4) Fast Fourier Transform (FFT)

Take advantage of multi-dimensional FFT subroutines (from 1 to 7 dimensions) with a new, easy-to-use C/Fortran interface. Intel? MKL supports distributed memory clusters that use the same API, allowing workloads to be easily distributed to a large number of processors, thereby achieving substantial performance improvements. In addition, Intel? MKL also provides a series of C language routines ("wrapper"), these routines can simulate FFTW 2.x and 3.0 interfaces, thereby supporting current FFTW users to integrate Intel?
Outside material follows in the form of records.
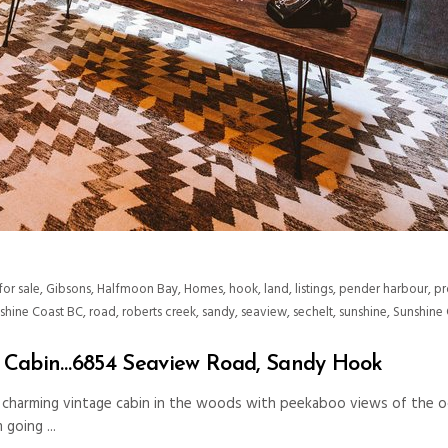
for sale
,
Gibsons
,
Halfmoon Bay
,
Homes
,
hook
,
land
,
listings
,
pender harbour
,
pr
nshine Coast BC
,
road
,
roberts creek
,
sandy
,
seaview
,
sechelt
,
sunshine
,
Sunshine 
e Cabin…6854 Seaview Road, Sandy Hook
a charming vintage cabin in the woods with peekaboo views of the o
’m going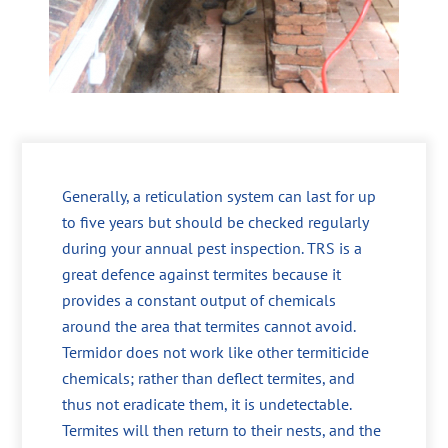
Generally, a reticulation system can last for up
to five years but should be checked regularly
during your annual pest inspection. TRS is a
great defence against termites because it
provides a constant output of chemicals
around the area that termites cannot avoid.
Termidor does not work like other termiticide
chemicals; rather than deflect termites, and
thus not eradicate them, it is undetectable.
Termites will then return to their nests, and the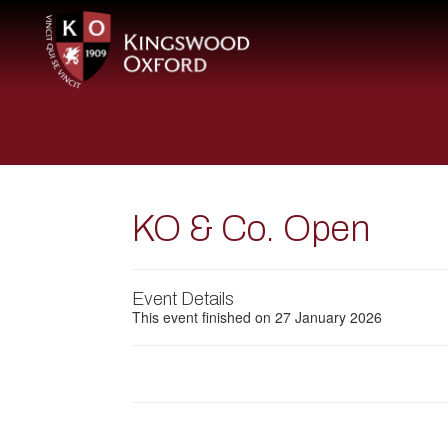
KO & Co. Open
Event Details
This event finished on 27 January 2026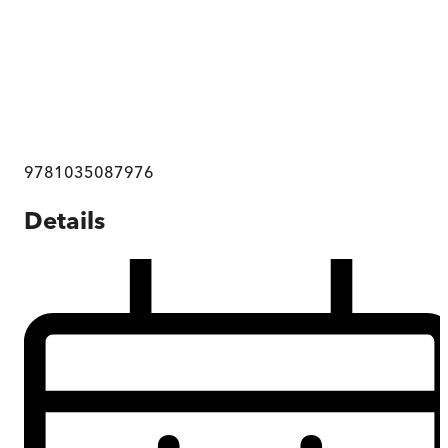
9781035087976
Details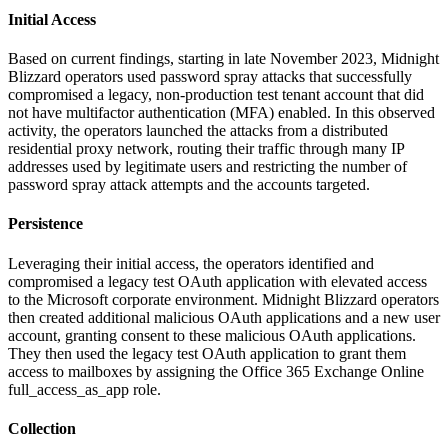
Initial Access
Based on current findings, starting in late November 2023, Midnight
Blizzard operators used password spray attacks that successfully
compromised a legacy, non-production test tenant account that did
not have multifactor authentication (MFA) enabled. In this observed
activity, the operators launched the attacks from a distributed
residential proxy network, routing their traffic through many IP
addresses used by legitimate users and restricting the number of
password spray attack attempts and the accounts targeted.
Persistence
Leveraging their initial access, the operators identified and
compromised a legacy test OAuth application with elevated access
to the Microsoft corporate environment. Midnight Blizzard operators
then created additional malicious OAuth applications and a new user
account, granting consent to these malicious OAuth applications.
They then used the legacy test OAuth application to grant them
access to mailboxes by assigning the Office 365 Exchange Online
full_access_as_app role.
Collection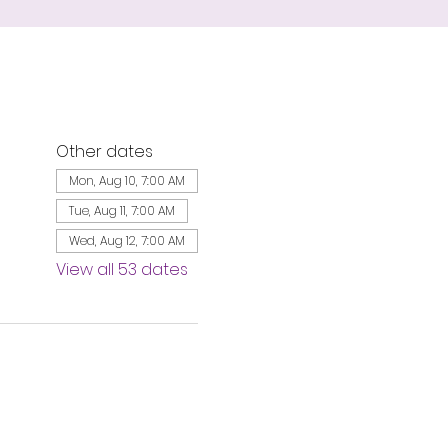
Other dates
Mon, Aug 10, 7:00 AM
Tue, Aug 11, 7:00 AM
Wed, Aug 12, 7:00 AM
View all 53 dates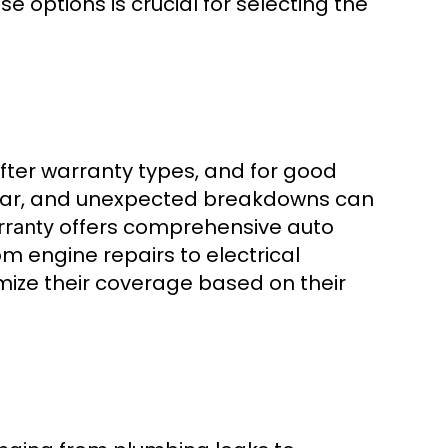
options is crucial for selecting the
ter warranty types, and for good
tear, and unexpected breakdowns can
offers comprehensive auto
rranty
m engine repairs to electrical
omize their coverage based on their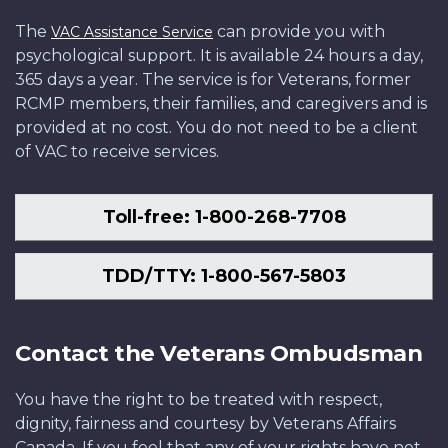
The
can provide you with
VAC Assistance Service
psychological support. It is available 24 hours a day,
365 days a year. The service is for Veterans, former
RCMP members, their families, and caregivers and is
provided at no cost. You do not need to be a client
of VAC to receive services.
Toll-free: 1-800-268-7708
TDD/TTY: 1-800-567-5803
Contact the Veterans Ombudsman
You have the right to be treated with respect,
dignity, fairness and courtesy by Veterans Affairs
Canada. If you feel that any of your rights have not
MKL into existing applications.


5) Vector Math Library (VML)

The Vector Math Library uses vector implementations of computationally intensive core mathematical functions (power functions, trigonometric functions, exponential functions, hyperbolic functions, logarithmic functions, etc.) to significantly increase the application speed.


6) Vector Statistics Library-Random Number Generator (VSL)

Use the Vector Statistical Library (Vector Statistical Library) random number generator to accelerate the simulation, so as to achieve a system performance improvement far higher than that of the scalar random number generator.

Setting up MKL

First, you need to download the mkl library from the intel official website through the URL: https://www.intel.com/content/www/us/en/developer/tools/oneapi/base-toolkit-download.html
Then you need to set additional include directories and additional library directories on visual studio, don’t forget to change the configuration and platform.
Thirdly, set use intel mkl to sequential in the Intel Math Kernel Library.
Finally, modify the additional dependencies with the help of the URL https://www.intel.com/content/www/us/en/developer/tools/oneapi/onemkl-link-line-advisor.html

MKL Testing

In this project I want to compare the running time of the serial version and the optimized version of MKL under multithreading.
The dgemm routine can perform several calculations, so here is two same soulutions to calculate. serial version

clock_t startTime = clock();
    for (i = 0; i < m; i++) {
        for (j = 0; j < n; j++) {
            sum = 0.0;
            for (k = 0; k < p; k++)
                sum += A[p * i + k] * B[n * k + j];
            C[n * i + j] = sum;
        }
    }
    clock_t endTime = clock();


MKL version
Used to set the number of threads that MKL runs, mkl_set_num_threads().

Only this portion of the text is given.